(Page images and extracted text)
-- Opening Marker --

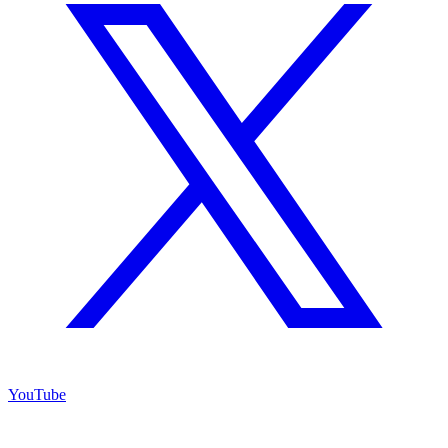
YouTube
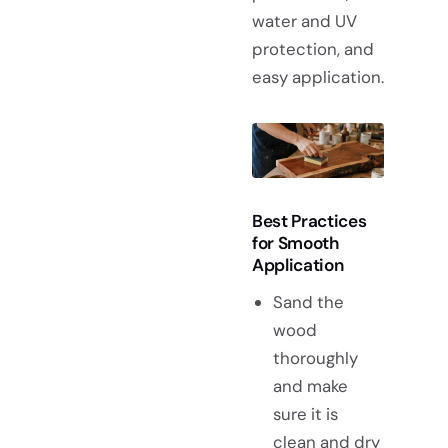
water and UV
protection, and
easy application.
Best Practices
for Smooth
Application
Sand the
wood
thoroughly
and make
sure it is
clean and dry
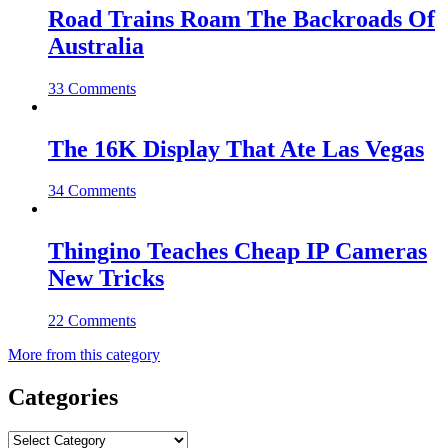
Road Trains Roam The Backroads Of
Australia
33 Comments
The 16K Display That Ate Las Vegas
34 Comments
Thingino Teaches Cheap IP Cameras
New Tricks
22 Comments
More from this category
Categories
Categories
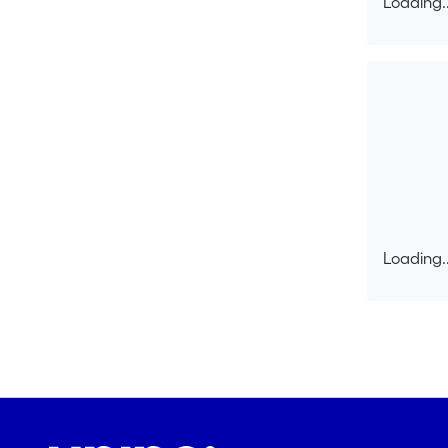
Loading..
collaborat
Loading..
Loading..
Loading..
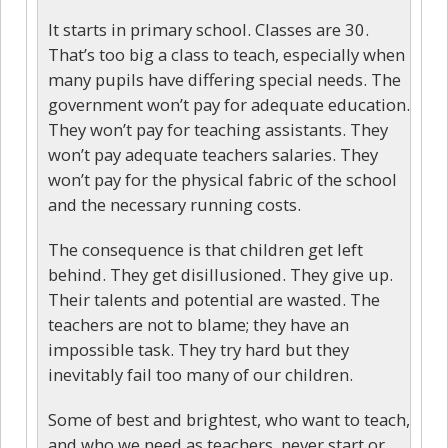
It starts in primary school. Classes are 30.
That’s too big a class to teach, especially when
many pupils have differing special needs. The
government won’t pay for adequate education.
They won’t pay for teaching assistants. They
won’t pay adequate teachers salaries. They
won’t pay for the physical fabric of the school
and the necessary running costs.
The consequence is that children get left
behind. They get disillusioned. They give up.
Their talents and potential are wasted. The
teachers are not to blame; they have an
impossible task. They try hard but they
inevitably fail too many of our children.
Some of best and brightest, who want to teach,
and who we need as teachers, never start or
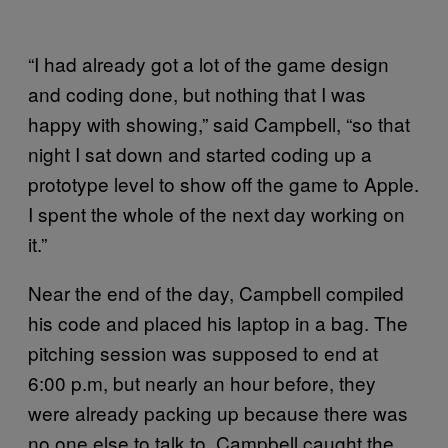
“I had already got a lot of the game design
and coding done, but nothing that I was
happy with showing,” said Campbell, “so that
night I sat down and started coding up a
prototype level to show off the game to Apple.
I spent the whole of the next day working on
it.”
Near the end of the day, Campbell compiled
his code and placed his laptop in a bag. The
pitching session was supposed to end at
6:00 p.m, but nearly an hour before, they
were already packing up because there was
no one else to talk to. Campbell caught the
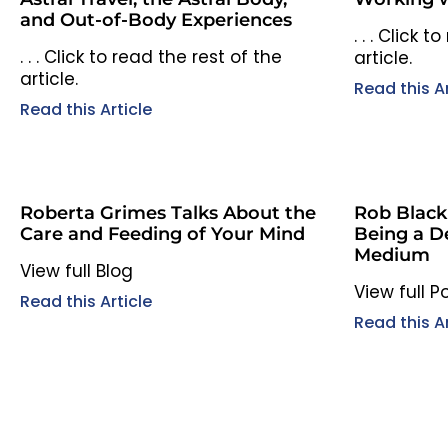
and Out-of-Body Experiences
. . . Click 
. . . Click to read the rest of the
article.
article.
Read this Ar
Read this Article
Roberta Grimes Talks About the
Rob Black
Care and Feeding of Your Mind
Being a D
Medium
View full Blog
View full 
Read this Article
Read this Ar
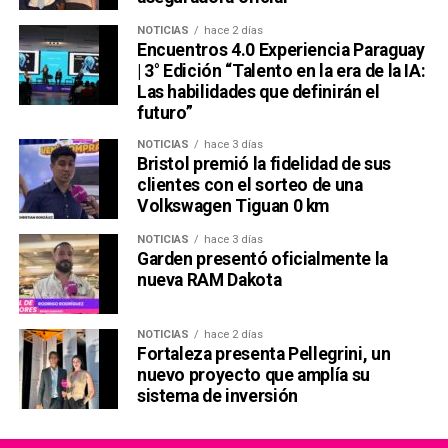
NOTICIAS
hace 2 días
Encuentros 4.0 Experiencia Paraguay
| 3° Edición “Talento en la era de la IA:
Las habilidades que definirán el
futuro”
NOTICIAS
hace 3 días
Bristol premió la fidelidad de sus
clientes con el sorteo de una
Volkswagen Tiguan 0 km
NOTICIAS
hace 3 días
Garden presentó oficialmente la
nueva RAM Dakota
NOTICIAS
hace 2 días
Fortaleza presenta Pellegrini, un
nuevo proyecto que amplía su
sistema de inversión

-- Closing Marker --

• _Problem description_:
What are the lines in the records above, word for word, from the one containing "22 Comments" through the one containing "won’t pay for the", both ends included and pictures left out?

• _Finished task_:
22 Comments
More from this category
Categories
Categories
Loading..
collaborat
Loading..
Loading..
Loading..
It starts in primary school. Classes are 30.
That’s too big a class to teach, especially when
many pupils have differing special needs. The
government won’t pay for adequate education.
They won’t pay for teaching assistants. They
won’t pay adequate teachers salaries. They
won’t pay for the physical fabric of the school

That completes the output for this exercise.